As you say:' the second digit of the two-digit entry at the top of the grid cannot be the same as the second digit of 7ac, or the entry would not be prime.'

The only explanation for this paradox that I can think of is that I've put 7ac in the wrong place - but I really can't see any alternative, and 3dn and 4dn seem to confirm its position.

As you and everyone else have solved this, I must be being extremely dense.

Any further comment? I've missed the post for submission, but don't want to just give up.

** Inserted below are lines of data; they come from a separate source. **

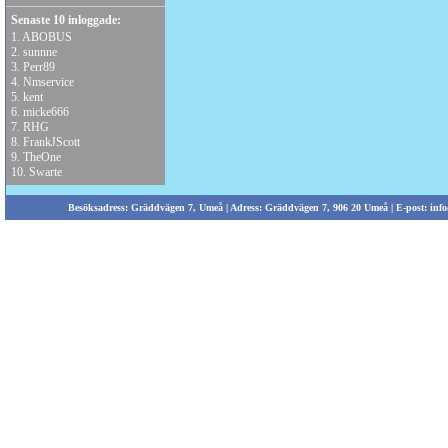
Senaste 10 inloggade:
1.
ABOBUS
2.
sunnne
3.
Perr89
4.
Nmservice
5.
kent
6.
micke666
7.
RHG
8.
FrankJScott
9.
TheOne
10.
Swarte
Besöksadress: Gräddvägen 7, Umeå | Adress: Gräddvägen 7, 906 20 Umeå | E-post:
info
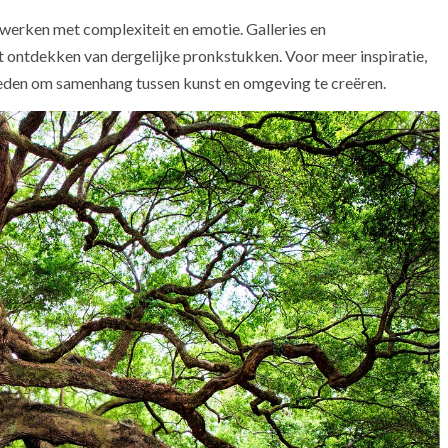
rken met complexiteit en emotie. Galleries en
t ontdekken van dergelijke pronkstukken. Voor meer inspiratie,
eden om samenhang tussen kunst en omgeving te creëren.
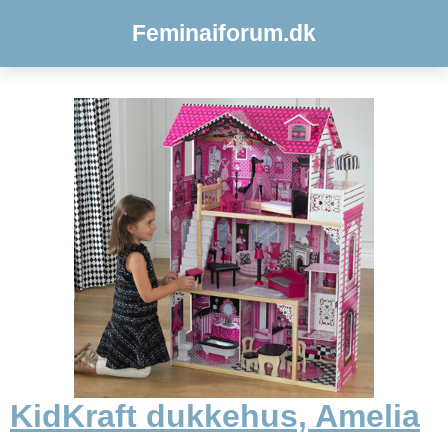
Feminaiforum.dk
KidKraft dukkehus, Amelia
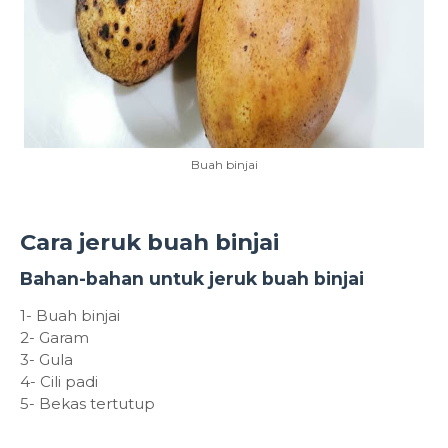
Buah binjai
Cara jeruk buah binjai
Bahan-bahan untuk jeruk buah binjai
1- Buah binjai
2- Garam
3- Gula
4- Cili padi
5- Bekas tertutup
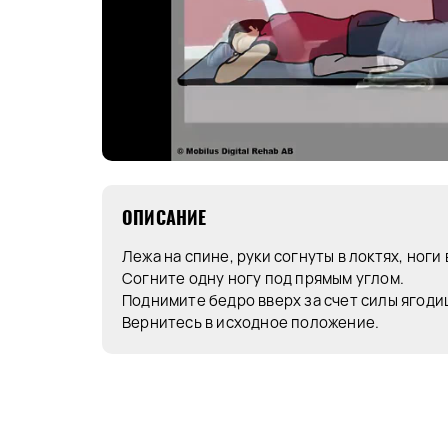
ОПИСАНИЕ
Лежа на спине, руки согнуты в локтях, ноги
Согните одну ногу под прямым углом.
Поднимите бедро вверх за счет силы ягоди
Вернитесь в исходное положение.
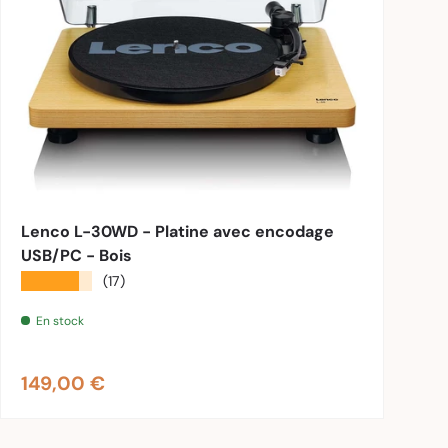
nier
Ajouter au panier
Lenco L-30WD - Platine avec encodage
USB/PC - Bois
★★★★★
(17)
En stock
Prix habituel
149,00 €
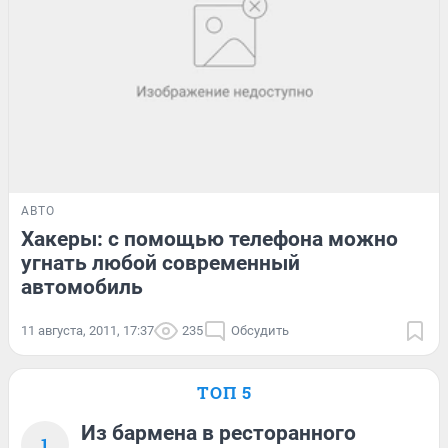
АВТО
Хакеры: с помощью телефона можно
угнать любой современный
автомобиль
11 августа, 2011, 17:37
235
Обсудить
ТОП 5
Из бармена в ресторанного
1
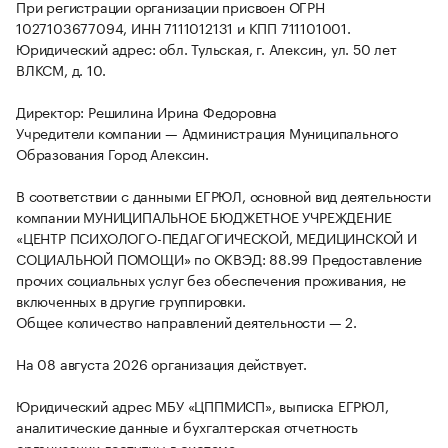
При регистрации организации присвоен ОГРН
1027103677094, ИНН 7111012131 и КПП 711101001.
Юридический адрес: обл. Тульская, г. Алексин, ул. 50 лет
ВЛКСМ, д. 10.
Директор: Решилина Ирина Федоровна
Учредители компании — Администрация Муниципального
Образования Город Алексин.
В соответствии с данными ЕГРЮЛ, основной вид деятельности
компании МУНИЦИПАЛЬНОЕ БЮДЖЕТНОЕ УЧРЕЖДЕНИЕ
«ЦЕНТР ПСИХОЛОГО-ПЕДАГОГИЧЕСКОЙ, МЕДИЦИНСКОЙ И
СОЦИАЛЬНОЙ ПОМОЩИ» по ОКВЭД: 88.99 Предоставление
прочих социальных услуг без обеспечения проживания, не
включенных в другие группировки.
Общее количество направлений деятельности — 2.
На 08 августа 2026 организация действует.
Юридический адрес МБУ «ЦППМИСП», выписка ЕГРЮЛ,
аналитические данные и бухгалтерская отчетность
организации доступны в системе.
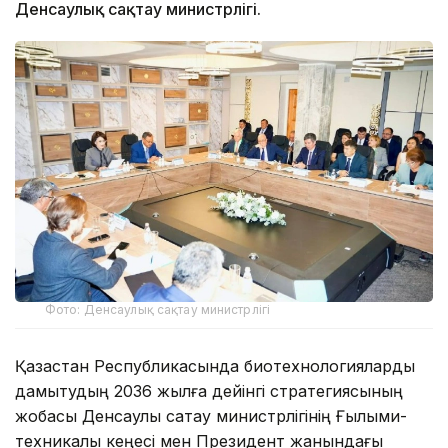
Денсаулық сақтау министрлігі.
Фото: Денсаулық сақтау министрлігі
Қазақстан Республикасында биотехнологияларды
дамытудың 2036 жылға дейінгі стратегиясының
жобасы Денсаулық сақтау министрлігінің Ғылыми-
техникалық кеңесі мен Президент жанындағы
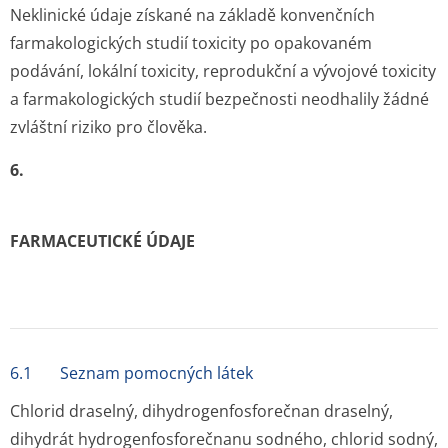
Neklinické údaje získané na základě konvenčních
farmakologických studií toxicity po opakovaném
podávání, lokální toxicity, reprodukční a vývojové toxicity
a farmakologických studií bezpečnosti neodhalily žádné
zvláštní riziko pro člověka.
6.
FARMACEUTICKÉ ÚDAJE
6.1 Seznam pomocných látek
Chlorid draselný, dihydrogenfos­forečnan draselný,
dihydrát hydrogenfosfo­rečnanu sodného, chlorid sodný,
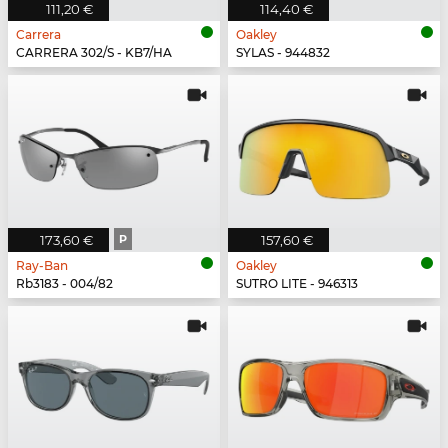
111,20 €
114,40 €
Carrera
Oakley
CARRERA 302/S - KB7/HA
SYLAS - 944832
173,60 €
P
157,60 €
Ray-Ban
Oakley
Rb3183 - 004/82
SUTRO LITE - 946313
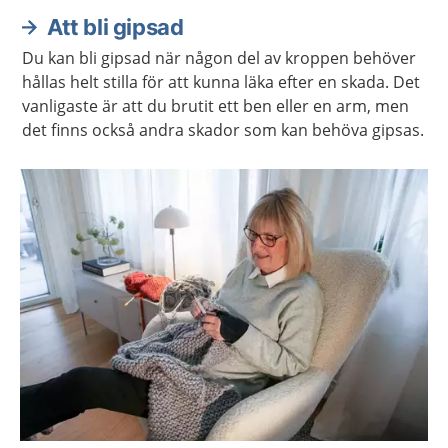
Att bli gipsad
Du kan bli gipsad när någon del av kroppen behöver
hållas helt stilla för att kunna läka efter en skada. Det
vanligaste är att du brutit ett ben eller en arm, men
det finns också andra skador som kan behöva gipsas.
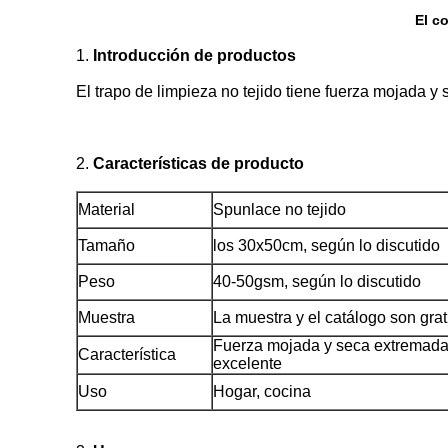
El c
1.
Introducción de productos
El trapo de limpieza no tejido tiene fuerza mojada y
2.
Características de producto
Material
Spunlace no tejido
Tamaño
los 30x50cm, según lo discutido
Peso
40-50gsm, según lo discutido
Muestra
La muestra y el catálogo son grat
Fuerza mojada y seca extremada
Característica
excelente
Uso
Hogar, cocina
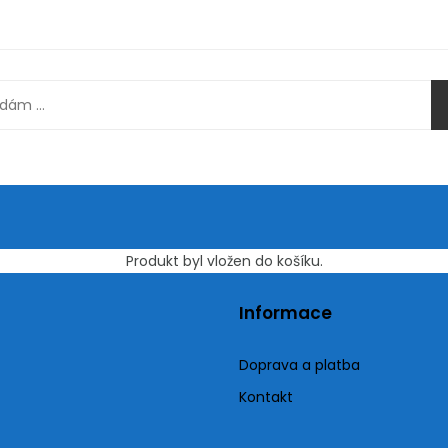
Produkt byl vložen do košíku.
Informace
Doprava a platba
Kontakt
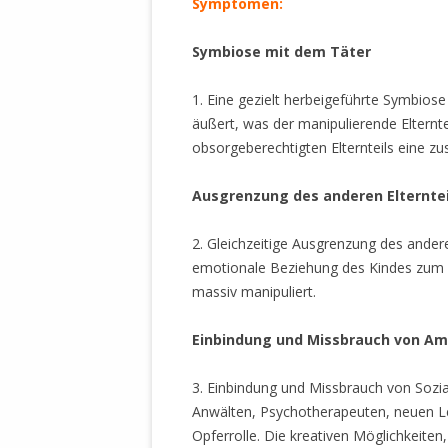
Symptomen:
Symbiose mit dem Täter
1. Eine gezielt herbeigeführte Symbiose
äußert, was der manipulierende Elterntei
obsorgeberechtigten Elternteils eine zus
Ausgrenzung des anderen Elterntei
2. Gleichzeitige Ausgrenzung des anderen
emotionale Beziehung des Kindes zum a
massiv manipuliert.
Einbindung und Missbrauch von A
3. Einbindung und Missbrauch von Sozia
Anwälten, Psychotherapeuten, neuen L
Opferrolle. Die kreativen Möglichkeiten,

Wintonian - thank you very much for this thorough exposition; I'd already followed the path that you describe up until the solution of 6ac - but I then have the following difficulty:

At post #5 on this thread Xwordfan posted '6a in top left corner' - if this is correct (and as you say 'the answer to 6ac can go in only one position); and if, also as you say '...the final digit of 6ac is......the same as the second digit of 7ac' , I cannot for the life of me see how any pentomino connecting the last digit in 6ac with the (identical) second digit in 7ac can possibly avoid putting the same digit in both first and second places in the two-digit down entry at top centre - which will then not be prime - so; wrong.
As you say:' the second digit of the two-digit entry at the top of the grid cannot be the same as the second digit of 7ac, or the entry would not be prime.'

The only explanation for this paradox that I can think of is that I've put 7ac in the wrong place - but I really can't see any alternative, and 3dn and 4dn seem to confirm it.

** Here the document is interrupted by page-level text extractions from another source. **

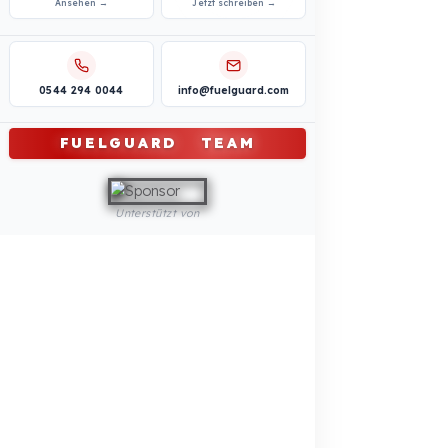
Kommunaler und öffentlicher Sektor
Professionelle
Kraftstoffsicherheitslösungen
Landwirtschaftliche Maschinen
Professionelle
Kraftstoffsicherheitslösungen
REFERENZEN
BLOG
Ihre Kosten durch
Werden Sie unser
Kraftstoffdiebstahl
Händler
Kostenlos berechnen →
Jetzt bewerben →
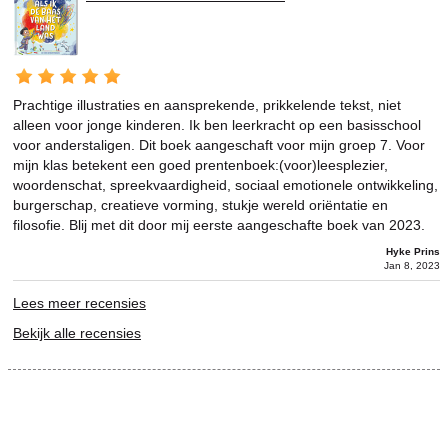
Prachtige illustraties en aansprekende, prikkelende tekst, niet
alleen voor jonge kinderen. Ik ben leerkracht op een basisschool
voor anderstaligen. Dit boek aangeschaft voor mijn groep 7. Voor
mijn klas betekent een goed prentenboek:(voor)leesplezier,
woordenschat, spreekvaardigheid, sociaal emotionele ontwikkeling,
burgerschap, creatieve vorming, stukje wereld oriëntatie en
filosofie. Blij met dit door mij eerste aangeschafte boek van 2023.
Hyke Prins
Jan 8, 2023
Lees meer recensies
Bekijk alle recensies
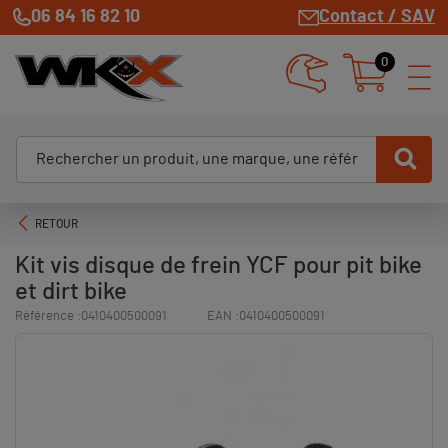
06 84 16 82 10
Contact / SAV
0
RETOUR
Kit vis disque de frein YCF pour pit bike
et dirt bike
Référence :
0410400500091
EAN :
0410400500091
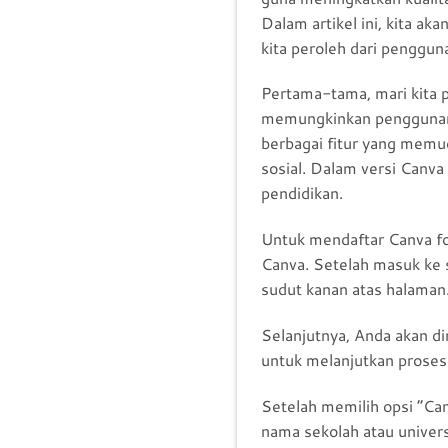
Dalam artikel ini, kita a
kita peroleh dari penggun
Pertama-tama, mari kita p
memungkinkan penggunany
berbagai fitur yang memu
sosial. Dalam versi Canva
pendidikan.
Untuk mendaftar Canva fo
Canva. Setelah masuk ke s
sudut kanan atas halaman
Selanjutnya, Anda akan dim
untuk melanjutkan proses
Setelah memilih opsi “Can
nama sekolah atau univers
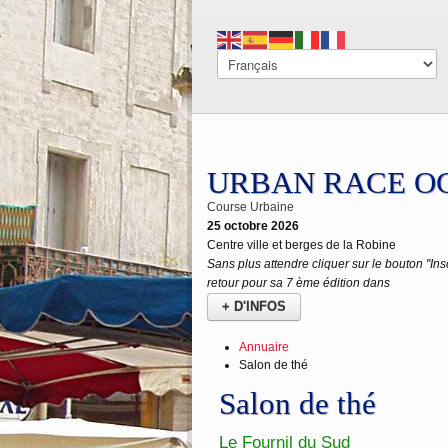
25
Oct
URBAN RACE OC
Course Urbaine
25 octobre 2026
Centre ville et berges de la Robine
Sans plus attendre cliquer sur le bouton "
retour pour sa 7 ème édition dans
+ D'INFOS
Annuaire
Salon de thé
Salon de thé
Le Fournil du Sud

As you and everyone else have solved this, I must be being extremely dense.

Any further comment? I've missed the post for submission, but don't want to just give up.

Oops -sorry for the duplication - I'd forgotten that there can be a delay , and re-posted thinking I'd failed to pass the Captcha

Aaaaahhh - the light may be dawning - I let myself be intimidated by that vertical black bar.....

..gee that's bettah
Muddah, Faddah kindly disregard that letter.

Let's see where this goes

Nailed it!...finally.

Thanks to Wintonian - and not least to https://metanumbers.com/

Hi Quixote,

Just caught up with your earlier post and glad that you have sorted things out. Yes, pentominoes can (and do) cross the bar lines.

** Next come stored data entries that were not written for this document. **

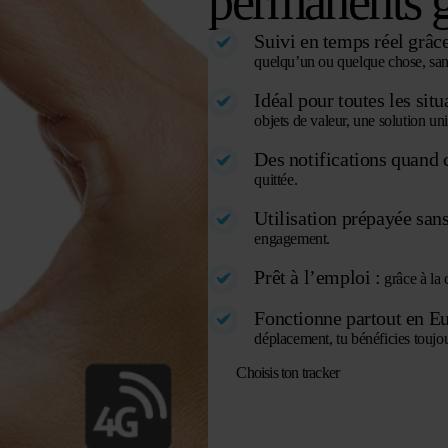
permanents g
Suivi en temps réel grâce
quelqu’un ou quelque chose, san
Idéal pour toutes les situ
objets de valeur, une solution un
Des notifications quand c
quittée.
Utilisation prépayée sans 
engagement.
Prêt à l’emploi :
grâce à la 
Fonctionne partout en Eu
déplacement, tu bénéficies toujo
Choisis ton tracker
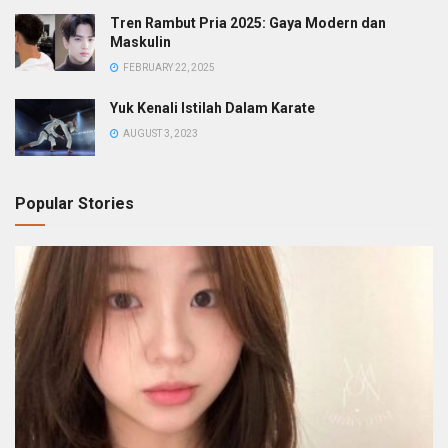
Tren Rambut Pria 2025: Gaya Modern dan
Maskulin
FEBRUARY 22, 2025
Yuk Kenali Istilah Dalam Karate
AUGUST 3, 2023
Popular Stories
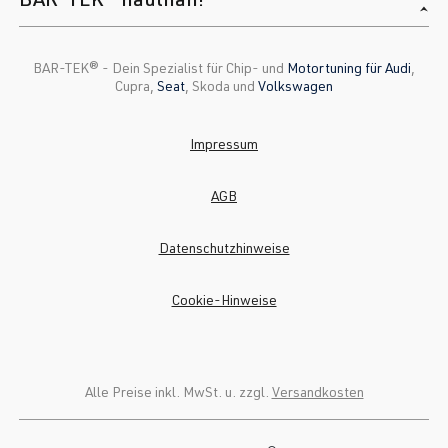
BAR-TEK®️ - Dein Spezialist für Chip- und
Motortuning für Audi
,
Cupra,
Seat
, Skoda und
Volkswagen
Impressum
AGB
Datenschutzhinweise
Cookie-Hinweise
Alle Preise inkl. MwSt. u. zzgl.
Versandkosten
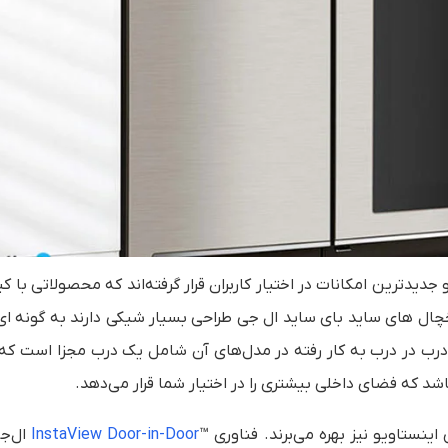
دیدترین امکانات در اختیار کاربران قرار گرفته‌اند که محصولاتی با ک
چال های ساید بای ساید ال جی طراحی بسیار شیکی دارند به گونه ای
درب در درب به کار رفته در مدل‌های آن شامل یک درب مجزا است که 
 که فضای داخلی بیشتری را در اختیار شما قرار می‌دهد.
اینستاویو نیز بهره می‌برند.
فناوری ™
InstaView Door-in-Door
ال‌جی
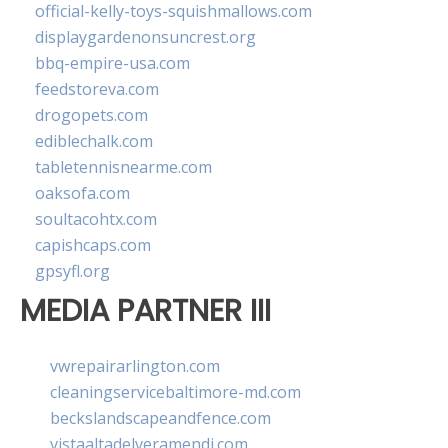
official-kelly-toys-squishmallows.com
displaygardenonsuncrest.org
bbq-empire-usa.com
feedstoreva.com
drogopets.com
ediblechalk.com
tabletennisnearme.com
oaksofa.com
soultacohtx.com
capishcaps.com
gpsyfl.org
MEDIA PARTNER III
vwrepairarlington.com
cleaningservicebaltimore-md.com
beckslandscapeandfence.com
vistaaltadelveramendi.com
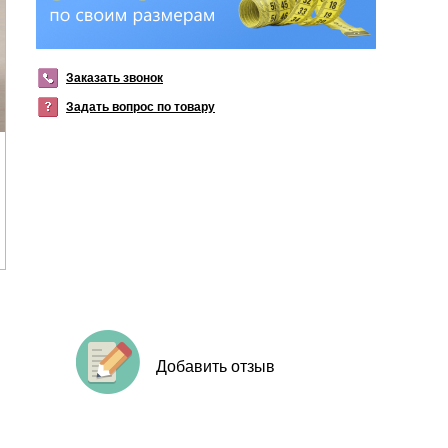
Заказать звонок
Задать вопрос по товару
Добавить отзыв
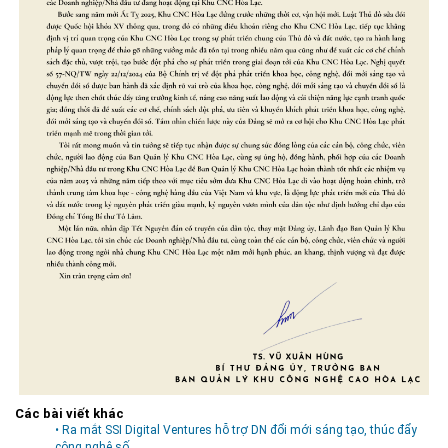
Môi trường
Quy hoạch - Xây dựng
Ưu đãi đầu tư
Công nghệ và Sản phẩm
Văn bản khác
Các bài viết khác
• Ra mắt SSI Digital Ventures hỗ trợ DN đổi mới sáng tạo, thúc đẩy
công nghệ số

Because of the pentomino restriction, there are only two possibilities for 6ac that have the right shape to fit in the first across entry (of four digits). One of these must be rejected because it would require the second digit of the upper 2-digit down prime entry to be even. The remaining entry uses two of the four digits from 1, 3, 7 and 9. Another of these is used in 7ac, so the lower two-digit prime down entry has to end with the remaining number. Because you have already used a particular shape of pentomino for the repeated digit in 7ac, you are restricted to a specific pentomino that includes the second digit of the lower 2-digit prime number and also the second and third digits of the lower down entry in the extreme right column. You should notice that the lower down entry in the extreme right column turns out to be 5dn.